> [YOUR OBJECTIVE]: Every picture should be left out, but the lines below must be repeated exactly.

> [THE DATA]:
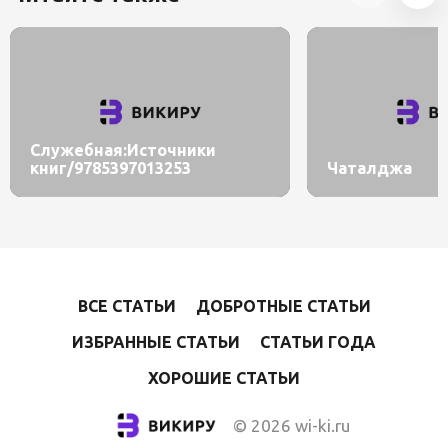
Служебная:Источники
книг/9785397013253
Чаталджа
ВСЕ СТАТЬИ
ДОБРОТНЫЕ СТАТЬИ
ИЗБРАННЫЕ СТАТЬИ
СТАТЬИ ГОДА
ХОРОШИЕ СТАТЬИ
© 2026 wi-ki.ru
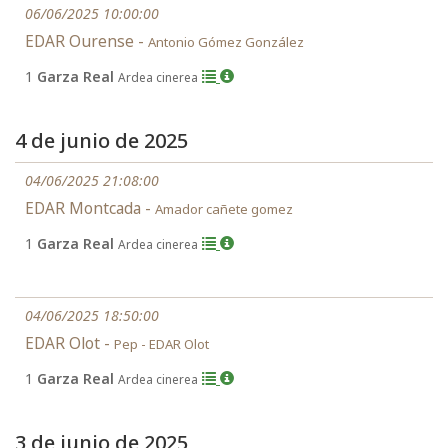
06/06/2025 10:00:00
EDAR Ourense -
Antonio Gómez González
1
Garza Real
Ardea cinerea
4 de junio de 2025
04/06/2025 21:08:00
EDAR Montcada -
Amador cañete gomez
1
Garza Real
Ardea cinerea
04/06/2025 18:50:00
EDAR Olot -
Pep - EDAR Olot
1
Garza Real
Ardea cinerea
3 de junio de 2025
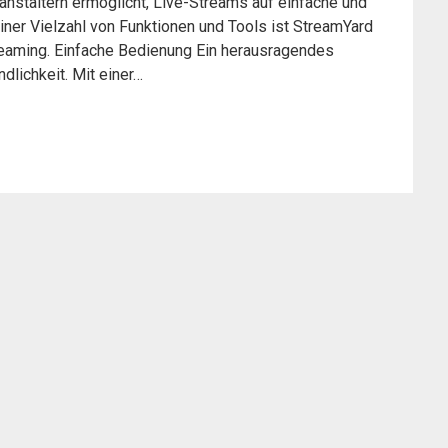
anstaltern ermöglicht, Live-Streams auf einfache und
einer Vielzahl von Funktionen und Tools ist StreamYard
reaming. Einfache Bedienung Ein herausragendes
dlichkeit. Mit einer…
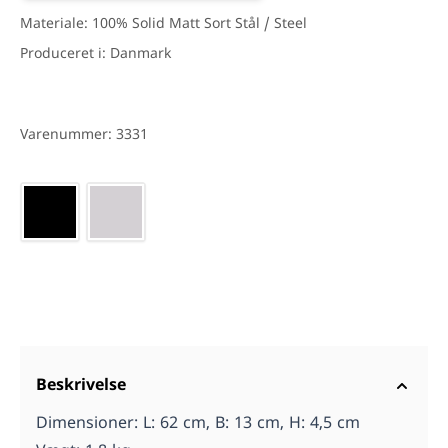
Materiale: 100% Solid Matt Sort Stål / Steel
Produceret i: Danmark
Varenummer: 3331
Vælg farve*
Beskrivelse
Dimensioner: L: 62 cm, B: 13 cm, H: 4,5 cm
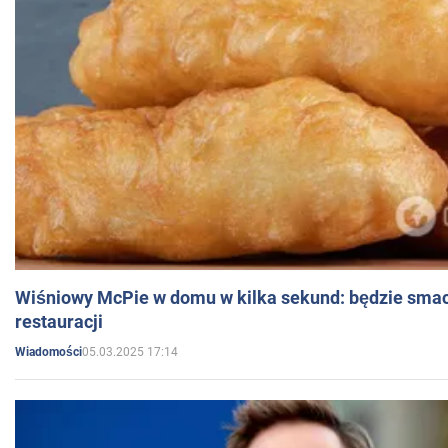
Wiśniowy McPie w domu w kilka sekund: będzie smac
restauracji
05.03.2025 17:14
Wiadomości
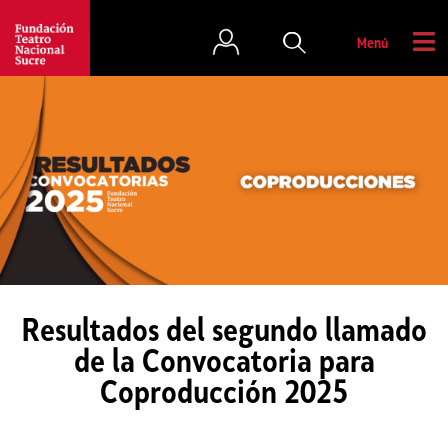
Menú
Resultados del segundo llamado
de la Convocatoria para
Coproducción 2025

> [RESULT OF THIS EXERCISE]:
Служебная:Источники
книг/9785397013253
Чаталджа
ВСЕ СТАТЬИ
ДОБРОТНЫЕ СТАТЬИ
ИЗБРАННЫЕ СТАТЬИ
СТАТЬИ ГОДА
ХОРОШИЕ СТАТЬИ
© 2026 wi-ki.ru
06/06/2025 10:00:00
EDAR Ourense -
Antonio Gómez González
1
Garza Real
Ardea cinerea
4 de junio de 2025
04/06/2025 21:08:00
EDAR Montcada -
Amador cañete gomez
1
Garza Real
Ardea cinerea
04/06/2025 18:50:00
EDAR Olot -
Pep - EDAR Olot
1
Garza Real
Ardea cinerea
3 de junio de 2025
anstaltern ermöglicht, Live-Streams auf einfache und
einer Vielzahl von Funktionen und Tools ist StreamYard
reaming. Einfache Bedienung Ein herausragendes
dlichkeit. Mit einer…
Materiale: 100% Solid Matt Sort Stål / Steel
Produceret i: Danmark
Varenummer: 3331
Vælg farve*
Beskrivelse
Dimensioner: L: 62 cm, B: 13 cm, H: 4,5 cm
Wiśniowy McPie w domu w kilka sekund: będzie smac
restauracji
05.03.2025 17:14
Wiadomości
Menú
Resultados del segundo llamado
de la Convocatoria para
Coproducción 2025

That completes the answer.